Merzbau (commencée en 1923 et détruite en 1943) est une œuvre de l'artiste allemand Kurt Schwitters (1887-1948), appartenant au mouvement Dadaïste*, et consistant en une construction habitable, de dimension variable, constituée d'un ensemble de structures en bois et plâtre avec des cavités où s'encastrent ses travaux et ceux de ses amis ainsi que des objets trouvés, dans l'esprit des collages qui firent la majorité du travail artistique de Schwitters. Il intégrait à ses œuvres tout ce qu’il trouvait au hasard de ses recherches : billets de tramway, cigares, fil de fer, bref, tout ce qui avait été rejeté par la société. L’artiste, refusant une re-production illusoire de la réalité, faisait au contraire " entrer " la vie dans le domaine de l’art. Le monde entier pouvait constituer pour Schwitters une œuvre d’art. À partir de 1920, Schwitters étendit à d’autres domaines sa conception de l’"art total Merz", et notamment à l’architecture, au théâtre et à la poésie.

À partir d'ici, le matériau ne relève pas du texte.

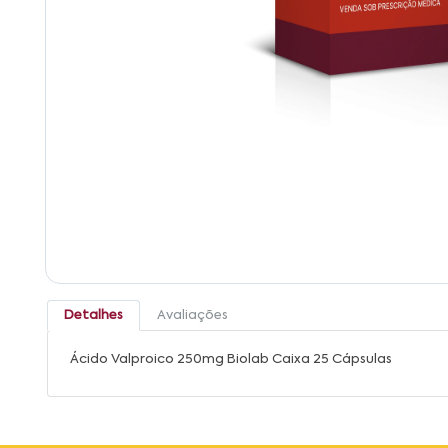
Detalhes
Avaliações
Ácido Valproico 250mg Biolab Caixa 25 Cápsulas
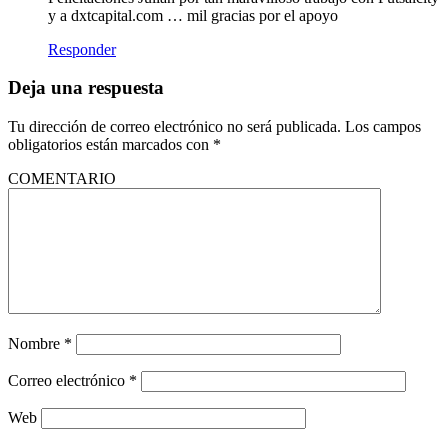
y a dxtcapital.com … mil gracias por el apoyo
Responder
Deja una respuesta
Tu dirección de correo electrónico no será publicada.
Los campos
obligatorios están marcados con
*
COMENTARIO
Nombre
*
Correo electrónico
*
Web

Le terme Merz provient d'un fragment de papier où se trouvait inscrit le mot allemand Kommerz, de Kommerz Bank ; Bau signifie construction en allemand. Schwitters travailla de 1923 à 1933 sur la forme de son premier Merzbau, qui atteint la taille de huit pièces dans sa maison de Hanovre. La construction de cette immense structure en plâtre et en matériaux divers, envahit peu à peu toutes les pièces et même tous les étages de sa maison et était sans cesse modifiée par l’artiste. L'arrivée des nazis au pouvoir en Allemagne en 1933 contraignit Schwitters à l'exil en Norvège. En 1943, un bombardement de la ville d'Hanovre suivi d'un incendie détruit la maison familiale de Schwitters et son Merzbau le plus développé. En Norvège, Schwitters entama la construction d'un nouveau Merzbau dans les environs d'Oslo, mais le laissa inachevé suite à l'invasion du pays; les restes de ce site brûlèrent en 1951. Schwitters fuit à nouveau, cette fois vers la Grande-Bretagne. En 1945 il reprit la construction d'une nouvelle œuvre Merzbau, soutenu par le Museum of Modern Art de New York. A son décès, il n'avait terminé qu'un seul mur. On peut le voir aujourd'hui à l'Université de Newcastle. * Dadaïste : (ou Dada) mouvement artistique et littéraire Européen (All., Suisse, Fr.), entre 1916 et 1925, qui se caractérisa par une remise en cause de toutes les conventions et contraintes idéologiques, artistiques et politiques, mettant en avant l'esprit d'enfance, le jeu avec les convenances et les conventions, le rejet de la raison et de la logique, l'extravagance, la dérision et l'humour. Ses artistes se voulaient irrespectueux, extravagants, affichant un mépris total envers les « vieilleries » du passé comme celles du présent qui perduraient. Ils recherchaient la plus grande liberté de créativité, pour laquelle ils utilisèrent tous les matériaux et formes disponibles. Ils recherchaient également cette liberté dans le langage, qu'ils aimaient lyrique et hétéroclite.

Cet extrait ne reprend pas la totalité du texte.